• _PROBLEM TO SOLVE_:
Reproduce the records starting at the line that contains "AGGIUNGI AL CARRELLO" and running to the last line, exactly and in full.

[Transcribed page contents]
- Opening Delimiter -
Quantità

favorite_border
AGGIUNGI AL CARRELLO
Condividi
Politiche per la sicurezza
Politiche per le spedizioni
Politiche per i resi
- Closing Delimiter -
• _ANSWER_:
AGGIUNGI AL CARRELLO
Condividi
Politiche per la sicurezza
Politiche per le spedizioni
Politiche per i resi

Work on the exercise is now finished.